→ **What to produce**
Using the listing that follows, filter out every line lacking the string "човек" and return the rest.

→ **Dataset**

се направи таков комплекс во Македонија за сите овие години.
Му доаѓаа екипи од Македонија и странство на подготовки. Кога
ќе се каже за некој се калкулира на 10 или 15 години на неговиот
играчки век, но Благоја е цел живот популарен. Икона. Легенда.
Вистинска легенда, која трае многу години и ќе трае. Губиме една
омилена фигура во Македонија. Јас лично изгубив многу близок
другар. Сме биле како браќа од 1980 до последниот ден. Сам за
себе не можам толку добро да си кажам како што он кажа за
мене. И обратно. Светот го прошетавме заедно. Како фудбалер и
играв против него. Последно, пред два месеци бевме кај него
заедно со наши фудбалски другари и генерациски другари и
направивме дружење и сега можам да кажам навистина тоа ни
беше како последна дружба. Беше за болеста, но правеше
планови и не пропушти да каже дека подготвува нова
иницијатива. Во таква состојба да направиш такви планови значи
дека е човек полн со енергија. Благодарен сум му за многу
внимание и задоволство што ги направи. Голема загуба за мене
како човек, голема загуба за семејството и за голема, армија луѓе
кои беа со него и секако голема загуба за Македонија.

→ **Output for this task**
дека е човек полн со енергија. Благодарен сум му за многу
како човек, голема загуба за семејството и за голема, армија луѓе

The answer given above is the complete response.